[Items from a data source]
···
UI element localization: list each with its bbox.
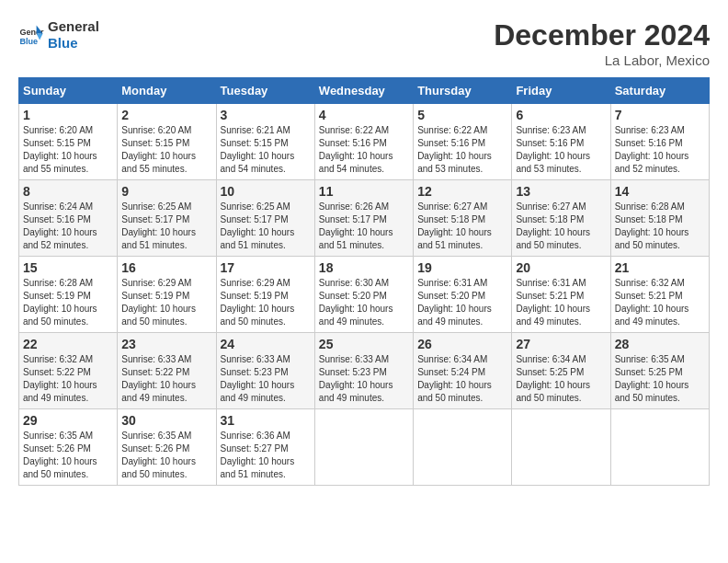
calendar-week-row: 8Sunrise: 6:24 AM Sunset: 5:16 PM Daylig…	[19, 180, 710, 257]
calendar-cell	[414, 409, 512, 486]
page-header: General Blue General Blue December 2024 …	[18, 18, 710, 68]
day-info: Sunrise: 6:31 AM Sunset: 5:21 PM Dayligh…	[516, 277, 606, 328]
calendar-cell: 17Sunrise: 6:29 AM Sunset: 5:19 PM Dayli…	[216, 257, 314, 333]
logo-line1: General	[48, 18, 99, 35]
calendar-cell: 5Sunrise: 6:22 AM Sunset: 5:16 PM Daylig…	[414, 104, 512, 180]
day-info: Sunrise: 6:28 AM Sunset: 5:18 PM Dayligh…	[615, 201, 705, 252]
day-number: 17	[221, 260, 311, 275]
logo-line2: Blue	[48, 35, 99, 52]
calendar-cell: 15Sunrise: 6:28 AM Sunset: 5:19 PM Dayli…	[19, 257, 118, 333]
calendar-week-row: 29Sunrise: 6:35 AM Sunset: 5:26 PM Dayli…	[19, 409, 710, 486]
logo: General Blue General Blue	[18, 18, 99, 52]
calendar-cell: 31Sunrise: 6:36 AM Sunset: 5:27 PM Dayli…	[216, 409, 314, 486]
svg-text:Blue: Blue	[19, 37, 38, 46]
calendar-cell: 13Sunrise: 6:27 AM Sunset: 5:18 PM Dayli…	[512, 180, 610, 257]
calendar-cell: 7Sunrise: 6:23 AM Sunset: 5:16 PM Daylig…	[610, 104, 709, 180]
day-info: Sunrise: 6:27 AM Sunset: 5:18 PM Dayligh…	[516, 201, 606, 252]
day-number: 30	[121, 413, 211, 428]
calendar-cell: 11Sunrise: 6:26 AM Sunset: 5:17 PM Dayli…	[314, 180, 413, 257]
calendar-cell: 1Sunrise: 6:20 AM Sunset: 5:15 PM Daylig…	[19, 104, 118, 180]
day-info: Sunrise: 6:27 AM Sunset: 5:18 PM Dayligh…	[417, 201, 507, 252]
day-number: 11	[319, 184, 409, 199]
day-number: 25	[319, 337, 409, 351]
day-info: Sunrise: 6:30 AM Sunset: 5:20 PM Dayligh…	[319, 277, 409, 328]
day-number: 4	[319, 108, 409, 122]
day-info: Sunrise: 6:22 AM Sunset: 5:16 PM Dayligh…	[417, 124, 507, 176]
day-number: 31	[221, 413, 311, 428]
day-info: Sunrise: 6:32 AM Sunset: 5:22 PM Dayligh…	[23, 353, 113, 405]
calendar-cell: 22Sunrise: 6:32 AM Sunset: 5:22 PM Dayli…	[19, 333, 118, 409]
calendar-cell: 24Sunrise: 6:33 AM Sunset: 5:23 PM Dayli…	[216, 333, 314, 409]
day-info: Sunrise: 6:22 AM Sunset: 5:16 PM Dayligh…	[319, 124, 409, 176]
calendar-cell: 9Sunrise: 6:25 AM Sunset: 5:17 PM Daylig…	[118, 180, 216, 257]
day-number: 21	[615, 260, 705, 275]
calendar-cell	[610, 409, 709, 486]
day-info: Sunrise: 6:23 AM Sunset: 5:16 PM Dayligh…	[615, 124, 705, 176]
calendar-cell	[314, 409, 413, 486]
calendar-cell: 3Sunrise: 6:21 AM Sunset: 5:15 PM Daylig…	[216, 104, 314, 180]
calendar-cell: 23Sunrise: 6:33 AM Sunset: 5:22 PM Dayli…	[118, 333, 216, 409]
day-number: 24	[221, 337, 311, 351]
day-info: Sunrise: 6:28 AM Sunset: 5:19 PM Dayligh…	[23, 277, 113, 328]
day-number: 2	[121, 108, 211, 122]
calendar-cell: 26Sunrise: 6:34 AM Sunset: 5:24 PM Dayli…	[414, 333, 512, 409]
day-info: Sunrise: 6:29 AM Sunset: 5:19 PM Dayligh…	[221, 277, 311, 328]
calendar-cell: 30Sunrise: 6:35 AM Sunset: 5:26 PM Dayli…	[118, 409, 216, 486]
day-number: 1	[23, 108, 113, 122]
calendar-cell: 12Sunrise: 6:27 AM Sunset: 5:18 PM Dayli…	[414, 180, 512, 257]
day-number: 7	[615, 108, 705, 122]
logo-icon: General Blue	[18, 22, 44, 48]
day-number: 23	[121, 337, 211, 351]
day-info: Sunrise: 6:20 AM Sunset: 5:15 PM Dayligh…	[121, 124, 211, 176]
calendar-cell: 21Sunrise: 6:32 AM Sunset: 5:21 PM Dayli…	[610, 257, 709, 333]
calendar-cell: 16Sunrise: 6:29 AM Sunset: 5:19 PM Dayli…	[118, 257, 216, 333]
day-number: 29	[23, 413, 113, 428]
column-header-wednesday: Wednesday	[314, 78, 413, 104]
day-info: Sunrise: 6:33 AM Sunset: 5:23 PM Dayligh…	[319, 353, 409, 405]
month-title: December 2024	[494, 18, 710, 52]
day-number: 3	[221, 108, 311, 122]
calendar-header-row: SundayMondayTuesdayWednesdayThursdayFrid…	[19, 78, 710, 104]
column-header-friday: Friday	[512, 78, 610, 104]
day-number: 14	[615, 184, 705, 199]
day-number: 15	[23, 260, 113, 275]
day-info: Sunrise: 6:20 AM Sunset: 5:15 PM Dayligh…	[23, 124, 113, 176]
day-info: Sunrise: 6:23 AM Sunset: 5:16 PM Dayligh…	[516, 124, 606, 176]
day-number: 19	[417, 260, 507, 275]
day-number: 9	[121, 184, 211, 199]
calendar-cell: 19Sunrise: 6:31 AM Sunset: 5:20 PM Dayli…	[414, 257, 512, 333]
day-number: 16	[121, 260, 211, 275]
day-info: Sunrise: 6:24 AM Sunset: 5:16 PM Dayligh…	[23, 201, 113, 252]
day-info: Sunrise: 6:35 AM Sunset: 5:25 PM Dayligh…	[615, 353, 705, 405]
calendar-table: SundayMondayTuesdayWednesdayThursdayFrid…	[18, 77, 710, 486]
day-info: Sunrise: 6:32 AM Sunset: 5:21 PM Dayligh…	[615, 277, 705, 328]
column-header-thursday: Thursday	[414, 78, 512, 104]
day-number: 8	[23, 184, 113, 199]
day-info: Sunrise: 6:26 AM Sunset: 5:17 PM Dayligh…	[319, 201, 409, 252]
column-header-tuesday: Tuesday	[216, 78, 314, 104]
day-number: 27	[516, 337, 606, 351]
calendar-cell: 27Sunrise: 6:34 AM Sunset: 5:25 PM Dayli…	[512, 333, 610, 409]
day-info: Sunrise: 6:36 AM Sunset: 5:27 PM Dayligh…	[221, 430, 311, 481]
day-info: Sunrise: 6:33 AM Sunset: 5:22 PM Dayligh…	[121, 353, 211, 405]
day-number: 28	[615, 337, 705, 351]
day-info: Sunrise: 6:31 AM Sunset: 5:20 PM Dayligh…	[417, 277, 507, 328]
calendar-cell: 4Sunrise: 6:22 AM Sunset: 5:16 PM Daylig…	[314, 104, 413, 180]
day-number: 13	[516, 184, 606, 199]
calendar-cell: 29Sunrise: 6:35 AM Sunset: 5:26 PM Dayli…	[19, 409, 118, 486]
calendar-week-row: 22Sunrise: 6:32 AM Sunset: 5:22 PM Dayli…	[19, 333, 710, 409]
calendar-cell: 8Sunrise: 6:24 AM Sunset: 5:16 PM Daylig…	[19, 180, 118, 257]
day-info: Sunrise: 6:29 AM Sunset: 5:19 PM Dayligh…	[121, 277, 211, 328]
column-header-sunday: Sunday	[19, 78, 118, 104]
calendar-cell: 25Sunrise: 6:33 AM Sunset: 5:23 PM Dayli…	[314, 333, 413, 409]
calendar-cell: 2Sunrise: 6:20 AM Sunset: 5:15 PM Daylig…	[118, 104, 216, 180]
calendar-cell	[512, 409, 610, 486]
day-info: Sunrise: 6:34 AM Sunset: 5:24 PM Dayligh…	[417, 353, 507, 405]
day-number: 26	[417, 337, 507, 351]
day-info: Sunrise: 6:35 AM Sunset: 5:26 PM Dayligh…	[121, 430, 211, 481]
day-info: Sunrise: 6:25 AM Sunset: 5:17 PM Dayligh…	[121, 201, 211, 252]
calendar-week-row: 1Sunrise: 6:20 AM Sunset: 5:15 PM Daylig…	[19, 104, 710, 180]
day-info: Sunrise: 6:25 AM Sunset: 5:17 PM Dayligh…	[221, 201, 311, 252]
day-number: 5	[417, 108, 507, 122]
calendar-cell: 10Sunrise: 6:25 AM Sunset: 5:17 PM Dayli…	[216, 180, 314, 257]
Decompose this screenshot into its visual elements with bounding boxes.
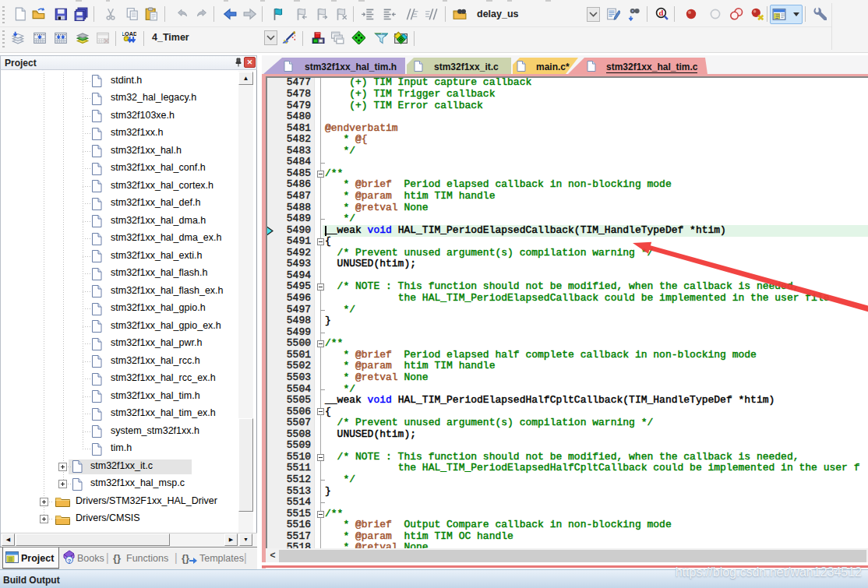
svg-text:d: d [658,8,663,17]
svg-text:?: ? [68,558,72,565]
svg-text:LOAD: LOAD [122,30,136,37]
···
EXERCISE AIM:
From the entries, copy every line in which the string "December" can be found.

YOUR SOLUTION:
page-header: General Blue General Blue December 2024 …	[18, 18, 710, 68]
month-title: December 2024	[494, 18, 710, 52]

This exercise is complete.